Even worse, extremists in China are promoting the view that Olympic activism like ours is anti-Chinese. We can’t stay silent, but we also can’t let our efforts be abused to divide people. So what can we do? The answer comes from the Dalai Lama himself, in an unambiguous gesture of Olympic spirit and friendship: a handshake.
It began in London, passed hand to hand by thousands of us — now the handshake has gone online, and is criss-crossing the globe on its way to Beijing. All of us can join, Chinese and non-Chinese, and it comes with a promise: to hold ALL our governments accountable where they fall short, in Tibet, Iraq, Burma or beyond. We’ll deliver our message in a bold media campaign in Hong Kong and around the world: Click below to see how the Olympic handshake started, sign up to join in, and watch it circle the globe —
The handshake idea is nice (with all of the banality of that word fully intended), but let’s not forget to extend the dialogue to the Uighurs or with Taiwan. Ok, I concede, the “round-the-world” map animation showing virtual handshakes is pretty rad, but I digress.
There’s not a lot of hope for the kind of openness that allows for fruitful dialogue on the Chinese side when they beat up and harass foreign journalists trying to cover the attack in Kashgar. Then there is the systematic internet censorship. The guarantee of press freedoms for foreign journalists was part of the contract that the Chinese government agreed to in order to host the Games. The Chinese government isn’t living up to their side of the bargain.
And those missiles aimed at Taiwan aren’t too friendly or conducive to dialogue either, are they? Or how about that attempted Chinese weapon shipment to Zimbabwe? Not very peaceful either.
And then there are those Beijingers who were forcefully and unlawfully evicted from their homes without proper compensation to make way for the Olympics. And the peaceful Chinese civil society activists (and regular residents of Beijing) who are living under lockdown as a result of the games. Their grievances can hardly be considered anti-Chinese; since they ARE Chinese. Same goes for the repression of Falun Gong practitioners and other religious groups.

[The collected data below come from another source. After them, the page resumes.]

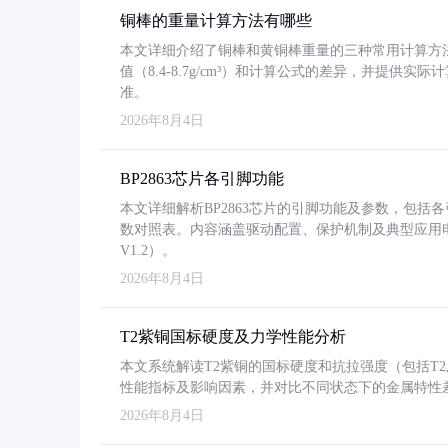
铜棒的重量计算方法有哪些
本文详细介绍了铜棒和黄铜棒重量的三种常用计算方
值（8.4-8.7g/cm³）和计算公式的差异，并提供实际
准。
2026年8月4日
BP2863芯片各引脚功能
本文详细解析BP2863芯片的引脚功能及参数，包
数对照表。内容涵盖驱动配置、保护机制及典型应用
V1.2）。
2026年8月4日
T2紫铜国标硬度及力学性能分析
本文系统解读T2紫铜的国标硬度和抗拉强度（包括T2及T2
性能指标及影响因素，并对比不同状态下的金属特性
2026年8月4日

Ok, so I’ve given a handshake for peace, but what is the Chinese government going to give its own citizens and the international community in return? Do Chinese leaders and hardline nationalists even want a handshake? Or do they want the world to kowtow in reverence and awe at the “new” China’s coming-out party? As much as we all wished that the Olympics were about sports and international goodwill, the truth is, they are also about state-sponsored political propaganda (and uncomfortable displays of nationalism if you ask me) as well as corporate bottom lines.